Alysa wrote about her favorite love story of all time in a movie – Cyrano (I agree, the story is very romantic). There are so many love stories that picking one out from a Hollywood movie is difficult.
The one I would choose is one that is a love story about a child bride and her shy husband, both with eyes to see their future as a good thing, rather than one they inherited by accident. Their story is not seen as a love story when people hear it, but it is one of endurance, strength, dream sharing and surrender to the greater good of the world, not just their family.
It is the story of two kids from India, who then became British, and finally South Africans, when they decided to move back to India to step into their destiny.
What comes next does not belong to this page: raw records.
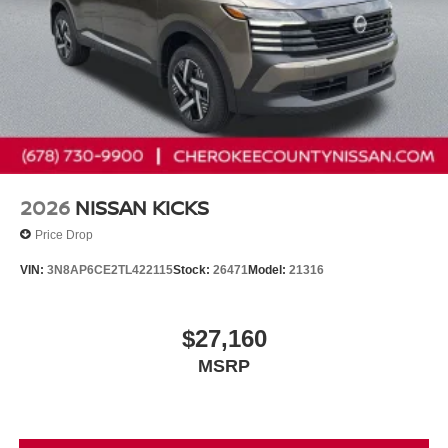
2026
NISSAN KICKS
Price Drop
VIN:
3N8AP6CE2TL422115
Stock:
26471
Model:
21316
$27,160
MSRP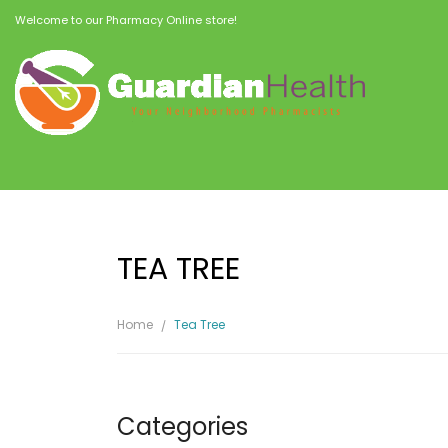
Welcome to our Pharmacy Online store!
TEA TREE
Home
Tea Tree
Categories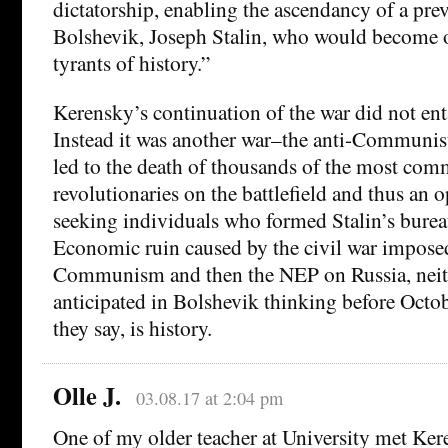
dictatorship, enabling the ascendancy of a pre
Bolshevik, Joseph Stalin, who would become o
tyrants of history.”
Kerensky’s continuation of the war did not entai
Instead it was another war–the anti-Communist
led to the death of thousands of the most com
revolutionaries on the battlefield and thus an o
seeking individuals who formed Stalin’s bureau
Economic ruin caused by the civil war impos
Communism and then the NEP on Russia, neit
anticipated in Bolshevik thinking before Octob
they say, is history.
Olle J.
03.08.17 at 2:04 pm
One of my older teacher at University met Ke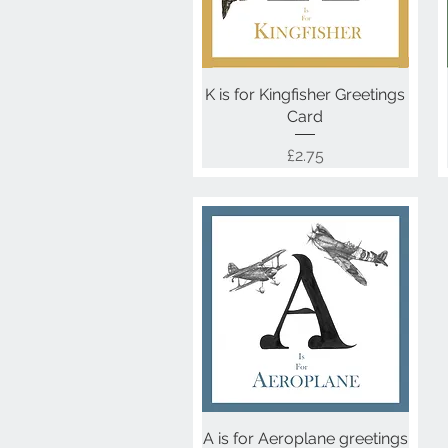
K is for Kingfisher Greetings
Quick View
Card
Price
£2.75
A is for Aeroplane greetings
Quick View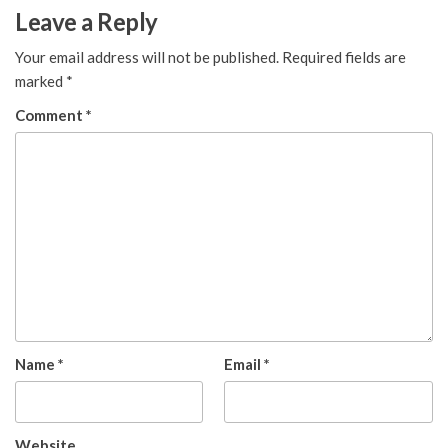
Leave a Reply
Your email address will not be published.
Required fields are
marked
*
Comment
*
Name
*
Email
*
Website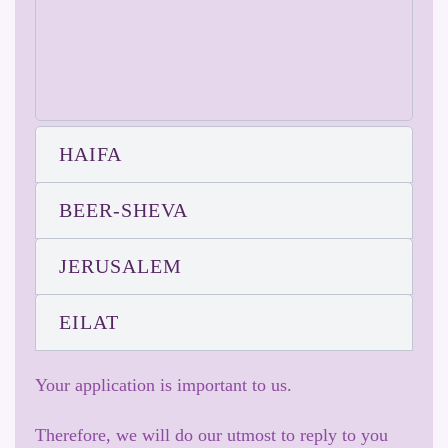
HAIFA
BEER-SHEVA
JERUSALEM
EILAT
Your application is important to us.
Therefore, we will do our utmost to reply to you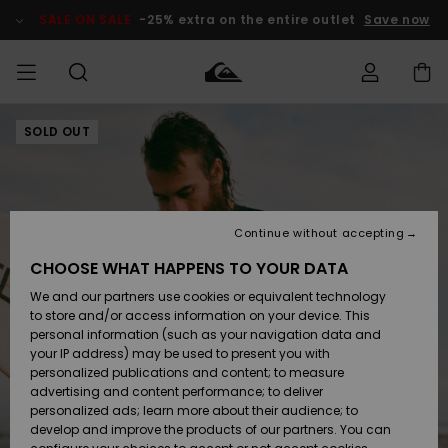
Skip
to
SALE ON SALE
-25% extra on the entire outlet
Save now
Product
Information
SOLD OUT
Access my
MEN
Clothing
Clothing
Shop
Men's Surf
Men's Snow
Outlet Men
order
Shop
Shop
BOYS
Shipping
Accessories
Accessories
New
Outlet Kids
Arrivals
Kids' Surf
Kids' Snow
Continue without accepting
WOMEN
Shop
Shop
Returns
CHOOSE WHAT HAPPENS TO YOUR DATA
Shoes &
Shoes &
Outlet
We and our partners use cookies or equivalent technology
Sandals
Sandals
Highlights
Women
SURF
Payment
Highlights
Women
to store and/or access information on your device. This
Snow Shop
personal information (such as your navigation data and
SNOW
your IP address) may be used to present you with
Gift Card
Surf
Surf
Snow
personalized publications and content; to measure
Community
advertising and content performance; to deliver
Highlights
SALE ON
personalized ads; learn more about their audience; to
Quiksilver
SALE
develop and improve the products of our partners. You can
Freedom
Snow
Snow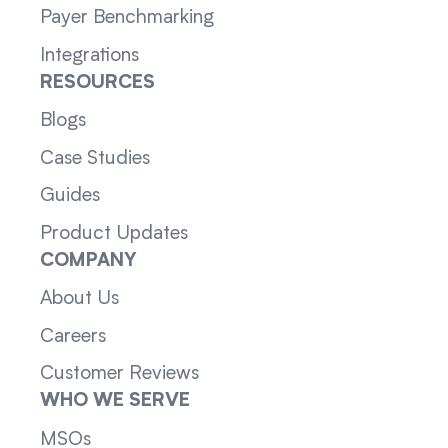
Payer Benchmarking
Integrations
RESOURCES
Blogs
Case Studies
Guides
Product Updates
COMPANY
About Us
Careers
Customer Reviews
WHO WE SERVE
MSOs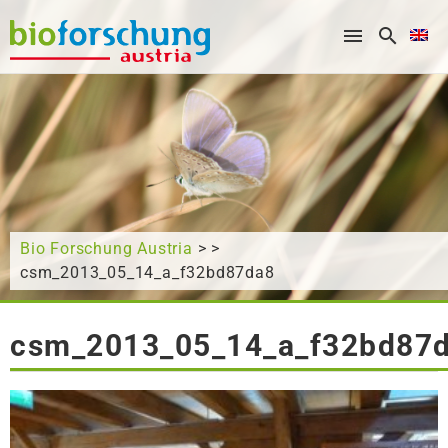
What are you looking for?
Bio Forschung Austria
> >
csm_2013_05_14_a_f32bd87da8
csm_2013_05_14_a_f32bd87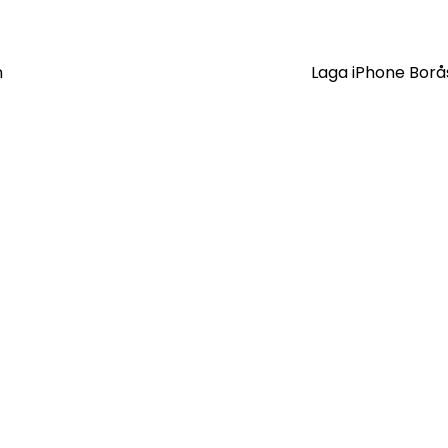
n
Laga iPhone Bor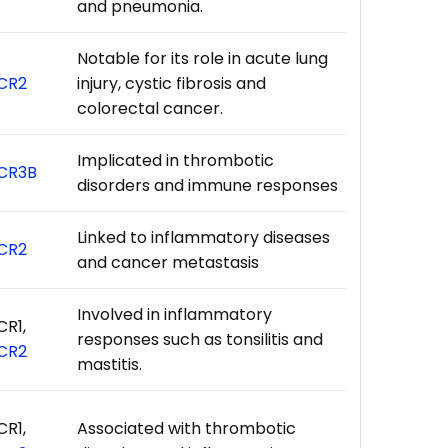
and pneumonia.
Notable for its role in acute lung
CR2
injury, cystic fibrosis and
colorectal cancer.
Implicated in thrombotic
CR3B
disorders and immune responses
Linked to inflammatory diseases
CR2
and cancer metastasis
Involved in inflammatory
CR1,
responses such as tonsilitis and
CR2
mastitis.
CR1,
Associated with thrombotic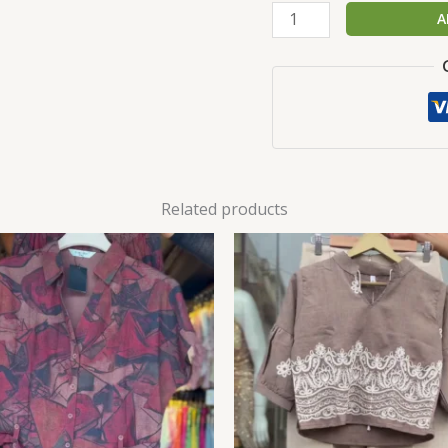
A
Related products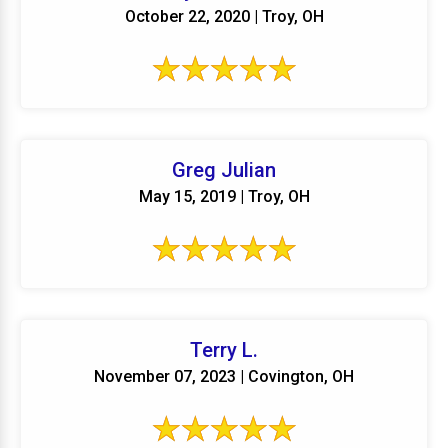
October 22, 2020 | Troy, OH
Greg Julian
May 15, 2019 | Troy, OH
Terry L.
November 07, 2023 | Covington, OH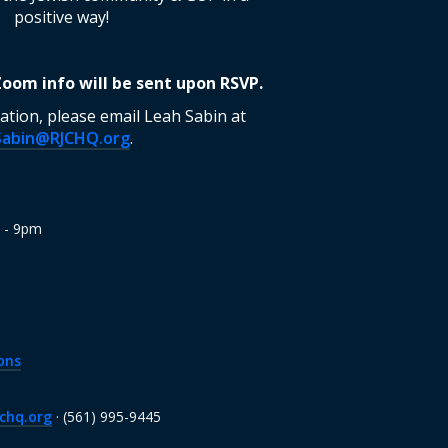
positive way!
 Zoom info will be sent upon RSVP.
tion, please email Leah Sabin at
Sabin@RJCHQ.org
.
m - 9pm
ons
chq.org
· (561) 995-9445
Mohandas Gandhi is commonly known as Mahatma or "Great Soul", an honorific given before he left South Africa for India in 1914. In India they call him Bapu (Father), the honored Father of the Nation. October 2, his birthday is commemorated as a world-wide as the International Day of Non-Violence. You know what they say about all great men: behind every one of them is a woman…shaking her head and rolling her eyes; “Yeah, I know who you really are, dude.”
In May 1883, the 13-year-old Mohandas was married to 14-year-old Kasturba, in an arranged child marriage, something that was not uncommon in the Hindu culture at the time. In the process, he actually got behind in school, distracted by the ceremonies relating to marriage and family obligations of a husband.
"As we didn't know much about marriage,” Ghandi once said, “for us it meant only wearing new clothes, eating sweets and playing with relatives." However, as was prevailing tradition, the adolescent bride was to spend much time at her parents' house, and away from her husband. Their marriage was meant to begin when the family began to see attraction in either partner begin to blossom – for anyone.
In 1885, when Gandhi was 15, the couple's first child was born, but lived only a few days. The grief given to the young couple so early in their marriage was not a common one, even if child mortality rates were more prevalent then. Imagine losing your first child so early in your marriage. It caused a strain on the young couple, particularly because Mohandas’ father had also died earlier that year.
Not long after the Gandhis had another son, Harilal, Mohandas boarded a ship bound for England to study law. He followed in his father’s footsteps becoming a barrister, but leaving his bride to mother their child without him for quite awhile. Upon returning as a barrister, Mohandas found that his mother had died. He and his wife had three more children, and moved to South Africa, during the height of Apartheid.
In the movie Gandhi the unique story between this husband and wife, was one of self-sacrifice. I found it completely in the face of what we see as romance. In the movie, their eye contact was the substitute for the sex scenes… primarily because the Hindu see open displays of affection as obscene.
Much has been written about the Mahatma’s sexuality, especially in the west. All of the ones that have survived until today, kept in a family trust, are written in English, but filled with Indian idioms. Because of this, much has been misunderstood in translations. Recently, a deep friendship he had with Hermann Kallenbach, a German friend and business associate, was taken and distorted by a Western author, alluding that Gandhi was gay or bisexual. It’s enough to make you ask: was this love story really a love story? But it was. I have grown to realize that what people say about another couple outside of the marriage is speculation: especially a couple as private as the Gandhis.
Their story is particularly romantic for me because you could see the movement was a family one: to change a nation, it takes more than good ideas, it takes families working together against injustice. It begins with the team of husband and wife, standing together against adversity, usually at the cost of their freedoms, comfort and possibly even their family togetherness.
So many of us see romance as candlelight dinners, walks on the beach, love and sparkles in the eyes….great sex that follows. Real romance? Try fighting an unjust cause with your soul mate who regards you as a powerful equal. That is a true aphrodisiac…. Also, each partner may feel, at times, neglected by the other. Second, even, to the cause in front of them. A romance that endures is forgiving, patient, supportive through all of this. That is what makes true love be true love, as opposed to Hollywood’s version of it.
I look at these two kids, stuck together by culture and family, and see (at the end of their story) the love that lasted through decades of loneliness and change and discomfort. That is real love, and with it, at times, comes romance…not the other way around.